╔══
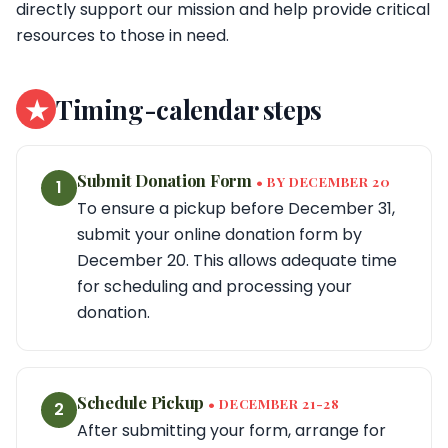
directly support our mission and help provide critical
resources to those in need.
★
Timing-calendar steps
Submit Donation Form
• BY DECEMBER 20
1
To ensure a pickup before December 31,
submit your online donation form by
December 20. This allows adequate time
for scheduling and processing your
donation.
Schedule Pickup
• DECEMBER 21-28
2
After submitting your form, arrange for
╚══
State how many lines in the records above contain the word "your". Give nothing but the number.

■ TASK OUTPUT
3